Restarting some steps removing NaN values from the dataset. 

In [None]:
gdf2=gdf

In [None]:
gdf2.sample(5)

In [None]:
gdf2=gdf.drop([1003, 1001, 998, 997, 995])

In [None]:
gdf2.sort_values(by='transit_per_1000').head()

In [None]:
gdf2.sort_values(by='transit_per_1000').tail()

In [None]:
gdf2.reset_index()

In [None]:
gdf2=gdf2.reset_index()

In [None]:
gdf2.sample()

In [None]:
gdf3=gdf2

So we dropped the NaN neighborhoods.
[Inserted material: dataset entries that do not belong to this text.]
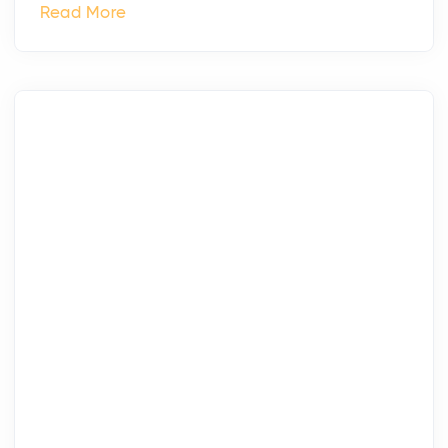
Read More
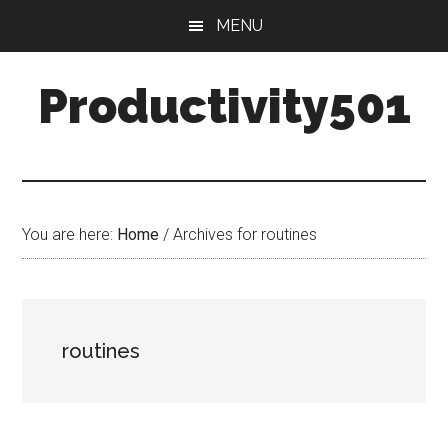
Skip
Skip
MENU
to
to
main
primary
Productivity501
content
sidebar
You are here:
Home
/
Archives for routines
routines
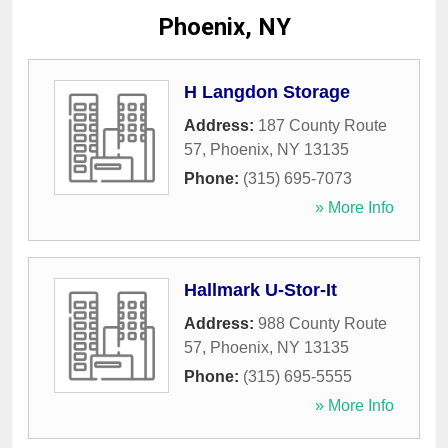
Phoenix, NY
H Langdon Storage
Address:
187 County Route
57
,
Phoenix
,
NY
13135
Phone:
(315) 695-7073
» More Info
Hallmark U-Stor-It
Address:
988 County Route
57
,
Phoenix
,
NY
13135
Phone:
(315) 695-5555
» More Info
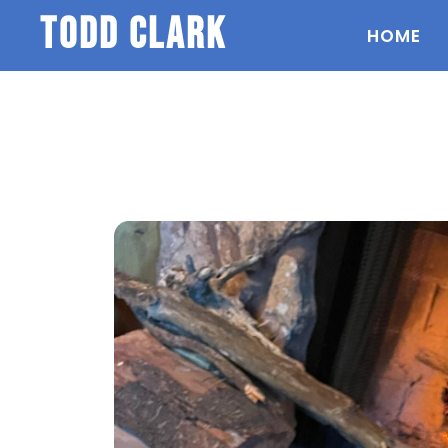
todd clark
HOME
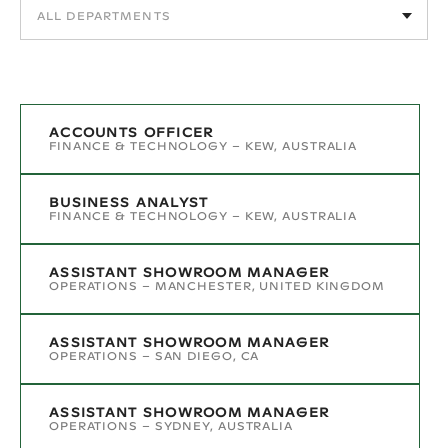
ACCOUNTS OFFICER
FINANCE & TECHNOLOGY
–
KEW, AUSTRALIA
BUSINESS ANALYST
FINANCE & TECHNOLOGY
–
KEW, AUSTRALIA
ASSISTANT SHOWROOM MANAGER
OPERATIONS
–
MANCHESTER, UNITED KINGDOM
ASSISTANT SHOWROOM MANAGER
OPERATIONS
–
SAN DIEGO, CA
ASSISTANT SHOWROOM MANAGER
OPERATIONS
–
SYDNEY, AUSTRALIA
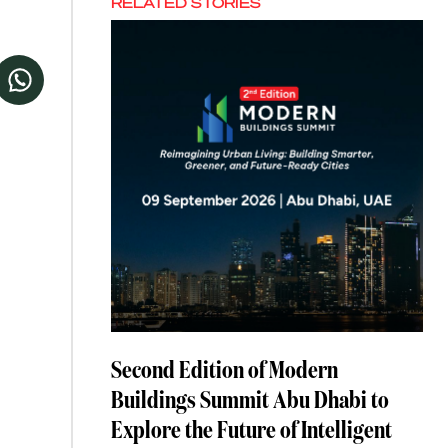
RELATED STORIES
Second Edition of Modern
Buildings Summit Abu Dhabi to
Explore the Future of Intelligent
I believe that was the crux of our problem, but I'm not entirely sure. 

In [None]:
gdf3[gdf3['transit_per_1000']>1]

In [None]:
gdf3_trimmed= gdf3[gdf3['transit_per_1000']>1]

In [None]:
gdf3_trimmed.sample()

In [None]:
y = gdf2.transit_per_1000
moran = Moran(y, wq)
moran.I

In [None]:
fig, ax = moran_scatterplot(moran, aspect_equal=True)
plt.show()

# Work Division--need to come back to

Both discussed the process and communicated analysis of data,

**Andrew:** Prepped the data, ran some intial tests to practice skills, and relayed info to Ben. Gave feedback. 

**Ben:** Using the same data, also ran tests to explore data and practice skills. Provided analysis. Gave feedback.